— Records to process —

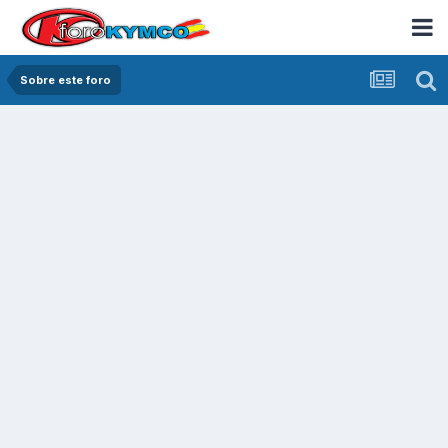
Sobre este foro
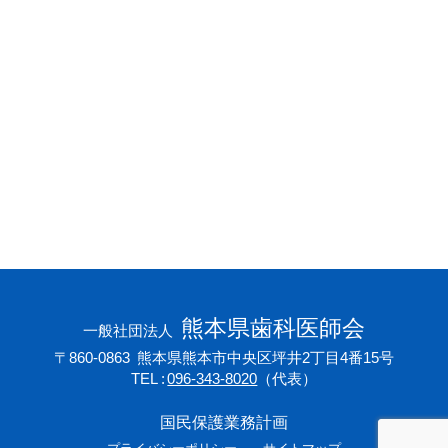
会員専用ページ
プライバシーポリシー
サイトマップ
熊本県歯科医師会
一般社団法人
〒860-0863
熊本県熊本市中央区坪井2丁目4番15号
TEL
096-343-8020
（代表）
国民保護業務計画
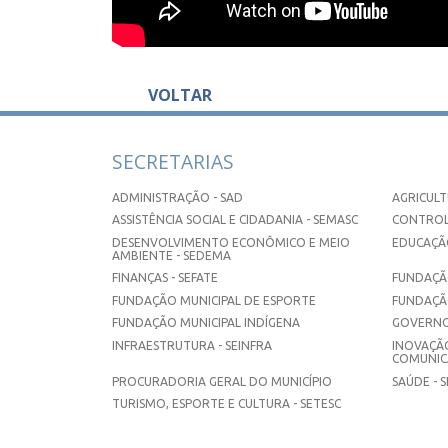
VOLTAR
SECRETARIAS
ADMINISTRAÇÃO - SAD
AGRICULT
ASSISTÊNCIA SOCIAL E CIDADANIA - SEMASC
CONTROL
DESENVOLVIMENTO ECONÔMICO E MEIO
EDUCAÇÃO
AMBIENTE - SEDEMA
FINANÇAS - SEFATE
FUNDAÇÃO
FUNDAÇÃO MUNICIPAL DE ESPORTE
FUNDAÇÃ
FUNDAÇÃO MUNICIPAL INDÍGENA
GOVERNO
INFRAESTRUTURA - SEINFRA
INOVAÇÃO
COMUNICA
PROCURADORIA GERAL DO MUNICÍPIO
SAÚDE - 
TURISMO, ESPORTE E CULTURA - SETESC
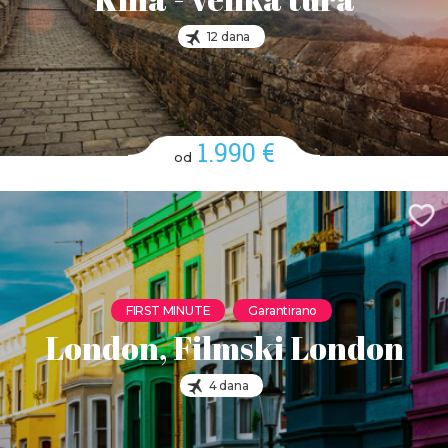
12 dana
1.990 €
od
FIRST MINUTE
Garantirano
London, Filmski London
4 dana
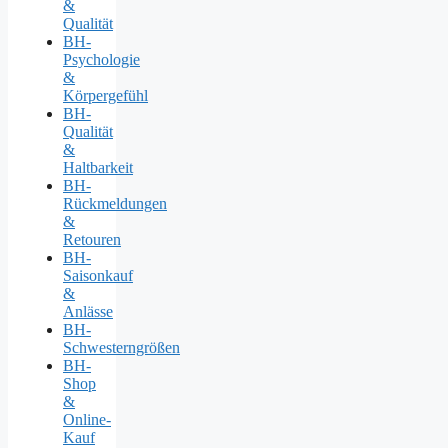
&
Qualität
BH-
Psychologie
&
Körpergefühl
BH-
Qualität
&
Haltbarkeit
BH-
Rückmeldungen
&
Retouren
BH-
Saisonkauf
&
Anlässe
BH-
Schwesterngrößen
BH-
Shop
&
Online-
Kauf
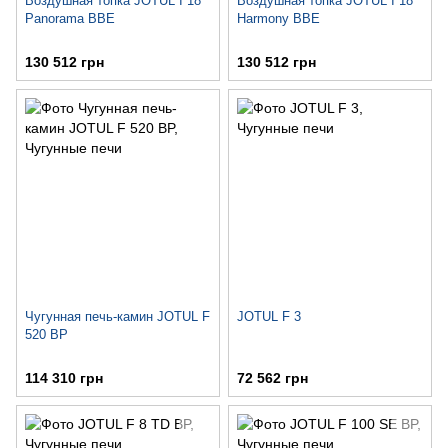
Воздушная топка JOTUL I 18
Воздушная топка JOTUL I 18
Panorama BBE
Harmony BBE
130 512 грн
130 512 грн
Чугунная печь-камин JOTUL F
JOTUL F 3
520 BP
114 310 грн
72 562 грн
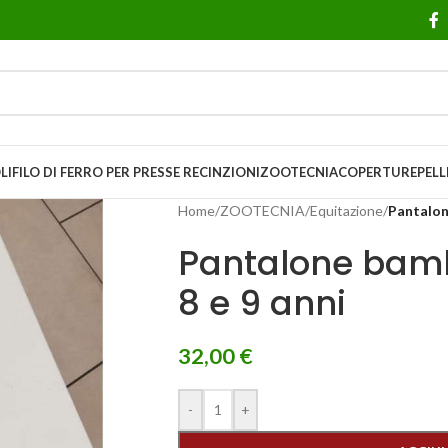
LI
FILO DI FERRO PER PRESSE
RECINZIONI
ZOOTECNIA
COPERTURE
PELL
Home
/
ZOOTECNIA
/
Equitazione
/
Pantalon
Pantalone bamb
8 e 9 anni
32,00
€
-
+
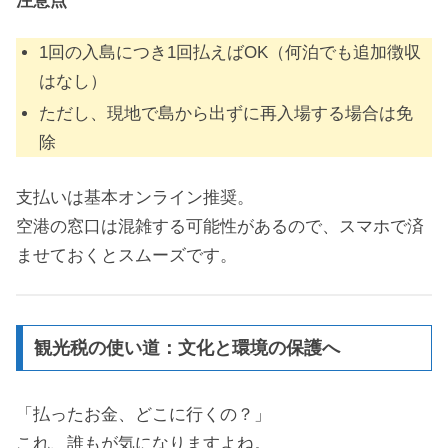
1回の入島につき1回払えばOK（何泊でも追加徴収
はなし）
ただし、現地で島から出ずに再入場する場合は免
除
支払いは基本オンライン推奨。
空港の窓口は混雑する可能性があるので、スマホで済
ませておくとスムーズです。
観光税の使い道：文化と環境の保護へ
「払ったお金、どこに行くの？」
これ、誰もが気になりますよね。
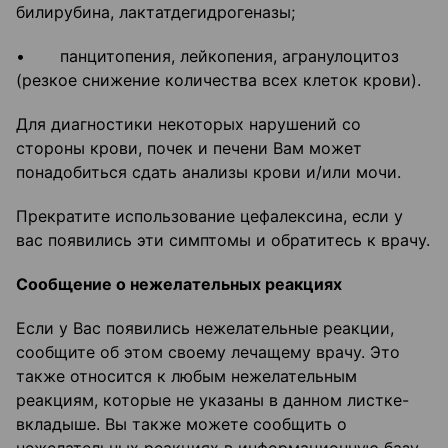
билирубина, лактатдегидрогеназы;
• панцитопения, лейкопения, агранулоцитоз
(резкое снижение количества всех клеток крови).
Для диагностики некоторых нарушений со
стороны крови, почек и печени Вам может
понадобиться сдать анализы крови и/или мочи.
Прекратите использование цефалексина, если у
вас появились эти симптомы и обратитесь к врачу.
Сообщение о нежелательных реакциях
Если у Вас появились нежелательные реакции,
сообщите об этом своему лечащему врачу. Это
также относится к любым нежелательным
реакциям, которые не указаны в данном листке-
вкладыше. Вы также можете сообщить о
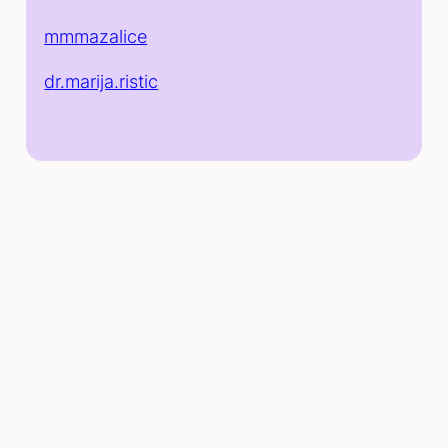
mmmazalice
dr.marija.ristic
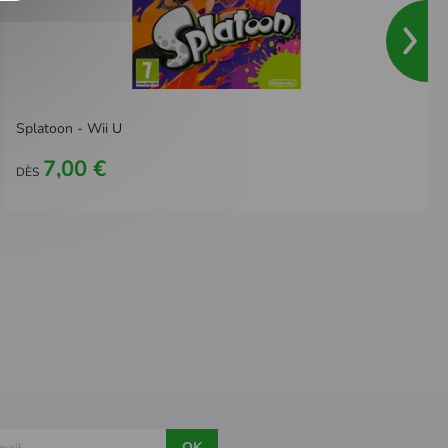
Splatoon - Wii U
7,00 €
DÈS
OK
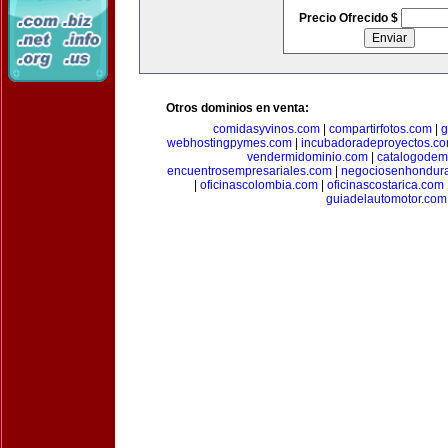
Precio Ofrecido $
Otros dominios en venta:
comidasyvinos.com
|
compartirfotos.com
|
g
webhostingpymes.com
|
incubadoradeproyectos.c
vendermidominio.com
|
catalogodem
encuentrosempresariales.com
|
negociosenhondur
|
oficinascolombia.com
|
oficinascostarica.com
guiadelautomotor.com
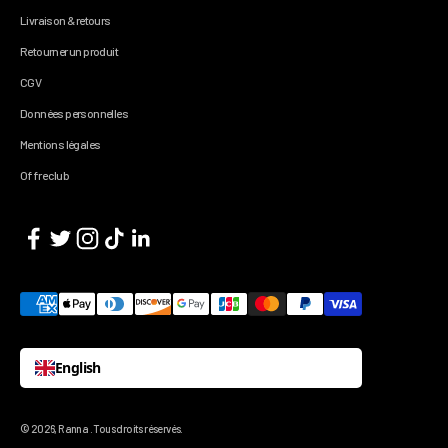
Livraison & retours
Retourner un produit
CGV
Données personnelles
Mentions légales
Offre club
English
© 2026, Ranna .
Tous droits réservés.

— About this task —
For this exercise, transcribe the data exactly but without its pictures.

— Solution to this exercise —
Sobre este foro
会員専用ページ
プライバシーポリシー
サイトマップ
熊本県歯科医師会
一般社団法人
〒860-0863
熊本県熊本市中央区坪井2丁目4番15号
TEL
096-343-8020
（代表）
国民保護業務計画
VOLTAR
SECRETARIAS
ADMINISTRAÇÃO - SAD
AGRICULT
ASSISTÊNCIA SOCIAL E CIDADANIA - SEMASC
CONTROL
DESENVOLVIMENTO ECONÔMICO E MEIO
EDUCAÇÃO
AMBIENTE - SEDEMA
FINANÇAS - SEFATE
FUNDAÇÃO
FUNDAÇÃO MUNICIPAL DE ESPORTE
FUNDAÇÃ
FUNDAÇÃO MUNICIPAL INDÍGENA
GOVERNO
INFRAESTRUTURA - SEINFRA
INOVAÇÃO
COMUNICA
PROCURADORIA GERAL DO MUNICÍPIO
SAÚDE - 
TURISMO, ESPORTE E CULTURA - SETESC
12 dana
1.990 €
od
FIRST MINUTE
Garantirano
London, Filmski London
4 dana
&
Qualität
BH-
Psychologie
&
Körpergefühl
BH-
Qualität
&
Haltbarkeit
BH-
Rückmeldungen
&
Retouren
BH-
Saisonkauf
&
Anlässe
BH-
Schwesterngrößen
BH-
Shop
&
Online-
Kauf
Воздушная топка JOTUL I 18
Воздушная топка JOTUL I 18
Panorama BBE
Harmony BBE
130 512 грн
130 512 грн
Чугунная печь-камин JOTUL F
JOTUL F 3
520 BP
114 310 грн
72 562 грн
LI
FILO DI FERRO PER PRESSE
RECINZIONI
ZOOTECNIA
COPERTURE
PELL
Home
/
ZOOTECNIA
/
Equitazione
/
Pantalon
Pantalone bamb
8 e 9 anni
32,00
€
-
+
1回の入島につき1回払えばOK（何泊でも追加徴収
はなし）
ただし、現地で島から出ずに再入場する場合は免
除
支払いは基本オンライン推奨。
空港の窓口は混雑する可能性があるので、スマホで済
ませておくとスムーズです。
観光税の使い道：文化と環境の保護へ
「払ったお金、どこに行くの？」
これ、誰もが気になりますよね。
билирубина, лактатдегидрогеназы;
• панцитопения, лейкопения, агранулоцитоз
(резкое снижение количества всех клеток крови).
Для диагностики некоторых нарушений со
стороны крови, почек и печени Вам может
понадобиться сдать анализы крови и/или мочи.
Прекратите использование цефалексина, если у
вас появились эти симптомы и обратитесь к врачу.
Сообщение о нежелательных реакциях
Если у Вас появились нежелательные реакции,
сообщите об этом своему лечащему врачу. Это
также относится к любым нежелательным
реакциям, которые не указаны в данном листке-
вкладыше. Вы также можете сообщить о
mmmazalice
dr.marija.ristic
Splatoon - Wii U
7,00 €
DÈS
OK
Precio Ofrecido $
Otros dominios en venta:
comidasyvinos.com
|
compartirfotos.com
|
g
webhostingpymes.com
|
incubadoradeproyectos.c
vendermidominio.com
|
catalogodem
encuentrosempresariales.com
|
negociosenhondur
|
oficinascolombia.com
|
oficinascostarica.com
guiadelautomotor.com
Livraison & retours
Retourner un produit
CGV
Données personnelles
Mentions légales
Offre club
English
© 2026, Ranna .
Tous droits réservés.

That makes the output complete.